When Anton Korinek, an economist at the University of Virginia and a fellow at the Brookings Institution, got access to the new generation of large language models such as ChatGPT, he did what a lot of us did: he began playing around with them to see how they might help his work. He carefully documented their performance in a paper in February, noting how well they handled 25 “use cases,” from brainstorming and editing text (very useful) to coding (pretty good with some help) to doing math (not great).
ChatGPT did explain one of the most fundamental principles in economics incorrectly, says Korinek: “It screwed up really badly.” But the mistake, easily spotted, was quickly forgiven in light of the benefits. “I can tell you that it makes me, as a cognitive worker, more productive,” he says. “Hands down, no question for me that I’m more productive when I use a language model.”
When GPT-4 came out, he tested its performance on the same 25 questions that he documented in February, and it performed far better. There were fewer instances of making stuff up; it also did much better on the math assignments, says Korinek.
Since ChatGPT and other AI bots automate cognitive work, as opposed to physical tasks that require investments in equipment and infrastructure, a boost to economic productivity could happen far more quickly than in past technological revolutions, says Korinek. “I think we may see a greater boost to productivity by the end of the year—certainly by 2024,” he says.

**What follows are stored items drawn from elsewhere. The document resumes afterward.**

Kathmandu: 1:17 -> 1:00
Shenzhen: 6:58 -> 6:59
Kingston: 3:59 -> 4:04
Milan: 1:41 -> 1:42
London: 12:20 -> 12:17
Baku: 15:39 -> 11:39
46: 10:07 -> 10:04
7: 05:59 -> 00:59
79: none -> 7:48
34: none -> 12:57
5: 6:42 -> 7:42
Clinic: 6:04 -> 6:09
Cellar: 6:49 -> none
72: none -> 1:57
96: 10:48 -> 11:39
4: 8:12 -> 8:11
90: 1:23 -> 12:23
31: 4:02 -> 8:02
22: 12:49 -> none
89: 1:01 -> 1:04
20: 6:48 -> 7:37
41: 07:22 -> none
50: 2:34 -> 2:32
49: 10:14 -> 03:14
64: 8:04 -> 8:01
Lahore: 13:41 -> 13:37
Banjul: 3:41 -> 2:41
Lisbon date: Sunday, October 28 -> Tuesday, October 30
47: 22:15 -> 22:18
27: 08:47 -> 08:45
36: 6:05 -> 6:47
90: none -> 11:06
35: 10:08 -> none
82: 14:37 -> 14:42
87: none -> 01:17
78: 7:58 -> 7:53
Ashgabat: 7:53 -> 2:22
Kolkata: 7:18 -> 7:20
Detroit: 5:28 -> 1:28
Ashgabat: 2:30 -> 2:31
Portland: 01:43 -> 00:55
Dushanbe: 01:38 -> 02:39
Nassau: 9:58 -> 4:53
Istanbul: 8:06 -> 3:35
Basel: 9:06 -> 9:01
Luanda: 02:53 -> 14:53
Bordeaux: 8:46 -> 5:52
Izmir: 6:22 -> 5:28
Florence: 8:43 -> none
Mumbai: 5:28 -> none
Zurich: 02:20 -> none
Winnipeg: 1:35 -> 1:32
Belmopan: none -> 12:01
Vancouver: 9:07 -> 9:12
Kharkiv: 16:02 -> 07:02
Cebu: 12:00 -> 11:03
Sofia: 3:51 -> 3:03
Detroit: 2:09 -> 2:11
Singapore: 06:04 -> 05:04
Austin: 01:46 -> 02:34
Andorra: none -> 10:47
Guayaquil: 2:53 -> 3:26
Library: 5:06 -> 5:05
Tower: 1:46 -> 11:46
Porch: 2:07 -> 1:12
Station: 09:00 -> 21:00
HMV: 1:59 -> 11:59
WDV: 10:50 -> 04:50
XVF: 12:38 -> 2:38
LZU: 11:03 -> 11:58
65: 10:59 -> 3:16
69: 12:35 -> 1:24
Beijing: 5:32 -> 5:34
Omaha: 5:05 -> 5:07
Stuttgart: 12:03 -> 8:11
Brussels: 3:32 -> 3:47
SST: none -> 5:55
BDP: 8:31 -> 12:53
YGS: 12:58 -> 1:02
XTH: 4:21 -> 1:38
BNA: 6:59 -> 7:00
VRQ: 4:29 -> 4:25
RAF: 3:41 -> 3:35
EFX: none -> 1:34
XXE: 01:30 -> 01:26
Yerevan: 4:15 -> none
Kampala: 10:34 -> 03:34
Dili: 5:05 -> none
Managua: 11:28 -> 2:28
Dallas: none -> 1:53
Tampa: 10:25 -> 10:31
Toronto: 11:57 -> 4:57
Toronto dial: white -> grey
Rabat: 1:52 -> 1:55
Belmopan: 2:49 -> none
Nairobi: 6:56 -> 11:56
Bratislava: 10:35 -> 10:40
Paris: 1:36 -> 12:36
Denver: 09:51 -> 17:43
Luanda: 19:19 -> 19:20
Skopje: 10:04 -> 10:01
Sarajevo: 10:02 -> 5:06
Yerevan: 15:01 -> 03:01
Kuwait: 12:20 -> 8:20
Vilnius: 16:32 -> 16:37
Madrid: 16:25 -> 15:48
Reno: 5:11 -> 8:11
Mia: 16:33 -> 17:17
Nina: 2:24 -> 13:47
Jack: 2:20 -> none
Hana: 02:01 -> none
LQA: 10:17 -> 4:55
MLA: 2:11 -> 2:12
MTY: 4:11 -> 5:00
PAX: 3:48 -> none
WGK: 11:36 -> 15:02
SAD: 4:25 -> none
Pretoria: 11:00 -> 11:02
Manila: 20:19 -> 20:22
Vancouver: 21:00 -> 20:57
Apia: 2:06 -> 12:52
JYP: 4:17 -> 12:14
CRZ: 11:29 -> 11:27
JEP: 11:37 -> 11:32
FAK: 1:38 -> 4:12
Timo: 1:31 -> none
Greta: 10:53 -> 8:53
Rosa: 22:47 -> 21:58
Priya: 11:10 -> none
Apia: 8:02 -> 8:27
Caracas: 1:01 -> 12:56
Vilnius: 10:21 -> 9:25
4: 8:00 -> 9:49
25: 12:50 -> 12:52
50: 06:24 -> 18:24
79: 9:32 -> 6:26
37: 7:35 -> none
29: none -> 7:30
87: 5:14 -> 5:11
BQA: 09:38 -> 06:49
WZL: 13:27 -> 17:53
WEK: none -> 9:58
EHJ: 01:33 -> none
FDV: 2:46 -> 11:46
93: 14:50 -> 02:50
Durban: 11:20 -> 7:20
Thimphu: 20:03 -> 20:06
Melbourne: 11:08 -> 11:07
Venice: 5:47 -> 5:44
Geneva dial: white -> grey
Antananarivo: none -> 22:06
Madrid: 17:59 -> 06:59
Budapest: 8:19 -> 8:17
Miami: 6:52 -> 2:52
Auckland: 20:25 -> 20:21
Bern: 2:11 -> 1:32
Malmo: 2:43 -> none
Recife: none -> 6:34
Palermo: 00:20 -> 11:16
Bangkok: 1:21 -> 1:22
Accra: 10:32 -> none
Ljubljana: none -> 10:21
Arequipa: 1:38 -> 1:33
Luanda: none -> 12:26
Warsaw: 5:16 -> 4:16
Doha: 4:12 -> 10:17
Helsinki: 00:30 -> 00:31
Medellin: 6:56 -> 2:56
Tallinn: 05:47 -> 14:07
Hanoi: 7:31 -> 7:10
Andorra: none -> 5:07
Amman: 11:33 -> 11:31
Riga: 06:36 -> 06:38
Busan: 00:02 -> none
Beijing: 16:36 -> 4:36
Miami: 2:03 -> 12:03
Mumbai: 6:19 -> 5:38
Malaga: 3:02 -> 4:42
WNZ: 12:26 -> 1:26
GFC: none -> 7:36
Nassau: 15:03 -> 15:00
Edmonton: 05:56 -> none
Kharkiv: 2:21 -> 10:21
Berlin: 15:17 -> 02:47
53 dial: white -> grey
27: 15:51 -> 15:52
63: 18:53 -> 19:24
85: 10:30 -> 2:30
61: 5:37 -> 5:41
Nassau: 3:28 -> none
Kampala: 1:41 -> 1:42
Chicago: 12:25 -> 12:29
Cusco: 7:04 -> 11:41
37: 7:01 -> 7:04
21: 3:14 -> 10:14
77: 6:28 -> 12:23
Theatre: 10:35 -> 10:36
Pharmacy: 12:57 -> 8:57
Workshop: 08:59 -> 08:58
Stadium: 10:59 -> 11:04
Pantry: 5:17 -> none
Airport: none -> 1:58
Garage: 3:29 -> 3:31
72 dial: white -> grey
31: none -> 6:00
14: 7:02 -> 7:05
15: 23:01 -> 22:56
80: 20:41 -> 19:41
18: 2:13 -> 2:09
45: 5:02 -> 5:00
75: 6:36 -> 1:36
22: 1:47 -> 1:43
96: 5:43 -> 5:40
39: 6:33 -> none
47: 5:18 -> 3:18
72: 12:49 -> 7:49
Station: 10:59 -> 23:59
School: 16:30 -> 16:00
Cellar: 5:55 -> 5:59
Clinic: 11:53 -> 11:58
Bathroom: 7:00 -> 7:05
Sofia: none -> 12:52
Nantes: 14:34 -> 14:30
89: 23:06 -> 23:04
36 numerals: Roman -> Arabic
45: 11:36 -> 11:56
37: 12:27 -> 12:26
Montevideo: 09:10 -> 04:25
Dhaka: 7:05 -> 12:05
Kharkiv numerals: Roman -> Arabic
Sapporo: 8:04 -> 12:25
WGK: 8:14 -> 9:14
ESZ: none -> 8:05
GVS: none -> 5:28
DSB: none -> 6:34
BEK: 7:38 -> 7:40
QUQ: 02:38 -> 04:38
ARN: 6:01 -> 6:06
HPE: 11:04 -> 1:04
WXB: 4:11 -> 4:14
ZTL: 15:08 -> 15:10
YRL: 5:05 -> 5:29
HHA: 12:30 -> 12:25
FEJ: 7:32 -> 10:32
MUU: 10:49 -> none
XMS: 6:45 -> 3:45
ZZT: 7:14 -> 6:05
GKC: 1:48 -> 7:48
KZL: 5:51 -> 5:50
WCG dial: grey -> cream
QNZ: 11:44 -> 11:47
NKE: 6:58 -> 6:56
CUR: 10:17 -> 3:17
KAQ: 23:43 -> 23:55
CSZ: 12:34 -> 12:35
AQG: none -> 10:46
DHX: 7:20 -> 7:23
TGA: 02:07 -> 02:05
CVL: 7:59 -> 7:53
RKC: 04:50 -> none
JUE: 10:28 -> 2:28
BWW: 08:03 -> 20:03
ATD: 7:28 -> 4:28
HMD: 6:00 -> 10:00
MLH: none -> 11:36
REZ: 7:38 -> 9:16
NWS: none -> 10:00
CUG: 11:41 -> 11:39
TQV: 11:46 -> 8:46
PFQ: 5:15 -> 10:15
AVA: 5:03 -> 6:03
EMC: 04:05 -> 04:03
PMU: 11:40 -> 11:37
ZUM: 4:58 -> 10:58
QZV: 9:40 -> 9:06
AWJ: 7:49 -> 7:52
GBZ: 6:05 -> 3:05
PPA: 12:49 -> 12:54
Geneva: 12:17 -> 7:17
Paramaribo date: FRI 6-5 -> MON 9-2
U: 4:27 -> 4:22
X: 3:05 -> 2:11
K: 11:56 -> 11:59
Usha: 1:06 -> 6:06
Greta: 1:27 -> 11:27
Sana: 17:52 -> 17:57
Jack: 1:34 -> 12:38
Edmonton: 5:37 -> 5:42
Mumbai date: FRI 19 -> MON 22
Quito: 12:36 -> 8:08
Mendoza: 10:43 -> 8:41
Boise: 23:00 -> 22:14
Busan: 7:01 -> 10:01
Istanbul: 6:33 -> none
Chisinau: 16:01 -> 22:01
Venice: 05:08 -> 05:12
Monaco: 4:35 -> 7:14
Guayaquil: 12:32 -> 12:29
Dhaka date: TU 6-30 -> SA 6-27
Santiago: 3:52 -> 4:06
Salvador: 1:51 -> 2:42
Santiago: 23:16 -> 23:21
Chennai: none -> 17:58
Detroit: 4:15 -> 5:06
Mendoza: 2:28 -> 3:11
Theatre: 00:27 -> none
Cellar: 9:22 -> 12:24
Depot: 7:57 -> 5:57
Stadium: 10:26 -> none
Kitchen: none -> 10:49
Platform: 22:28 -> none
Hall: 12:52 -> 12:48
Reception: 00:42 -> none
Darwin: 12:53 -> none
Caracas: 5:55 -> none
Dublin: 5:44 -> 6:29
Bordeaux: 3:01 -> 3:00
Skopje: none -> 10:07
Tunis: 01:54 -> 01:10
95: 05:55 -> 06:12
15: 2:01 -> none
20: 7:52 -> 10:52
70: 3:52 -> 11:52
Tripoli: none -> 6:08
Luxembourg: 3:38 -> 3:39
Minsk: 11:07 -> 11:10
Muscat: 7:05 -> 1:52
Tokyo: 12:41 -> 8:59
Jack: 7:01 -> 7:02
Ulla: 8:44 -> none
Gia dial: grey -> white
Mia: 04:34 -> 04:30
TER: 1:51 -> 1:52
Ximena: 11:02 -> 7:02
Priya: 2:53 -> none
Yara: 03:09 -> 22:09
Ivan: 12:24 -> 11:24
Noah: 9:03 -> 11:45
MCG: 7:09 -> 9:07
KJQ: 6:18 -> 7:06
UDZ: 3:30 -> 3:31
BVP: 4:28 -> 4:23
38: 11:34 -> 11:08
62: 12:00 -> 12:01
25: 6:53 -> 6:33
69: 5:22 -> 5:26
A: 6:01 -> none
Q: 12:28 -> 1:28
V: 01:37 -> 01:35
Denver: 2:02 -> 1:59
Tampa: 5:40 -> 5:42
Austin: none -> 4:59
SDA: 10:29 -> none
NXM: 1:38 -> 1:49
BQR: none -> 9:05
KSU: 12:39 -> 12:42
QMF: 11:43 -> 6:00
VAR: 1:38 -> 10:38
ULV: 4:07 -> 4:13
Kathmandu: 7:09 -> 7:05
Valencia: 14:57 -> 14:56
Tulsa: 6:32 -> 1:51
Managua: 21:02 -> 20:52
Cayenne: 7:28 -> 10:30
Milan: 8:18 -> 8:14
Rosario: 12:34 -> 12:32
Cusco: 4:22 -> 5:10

What’s more, he says, in the longer term, the way the AI models can make researchers like himself more productive has the potential to drive technological progress.
That potential of large language models is already turning up in research in the physical sciences. Berend Smit, who runs a chemical engineering lab at EPFL in Lausanne, Switzerland, is an expert on using machine learning to discover new materials. Last year, after one of his graduate students, Kevin Maik Jablonka, showed some interesting results using GPT-3, Smit asked him to demonstrate that GPT-3 is, in fact, useless for the kinds of sophisticated machine-learning studies his group does to predict the properties of compounds.
“He failed completely,” jokes Smit.
It turns out that after being fine-tuned for a few minutes with a few relevant examples, the model performs as well as advanced machine-learning tools specially developed for chemistry in answering basic questions about things like the solubility of a compound or its reactivity. Simply give it the name of a compound, and it can predict various properties based on the structure.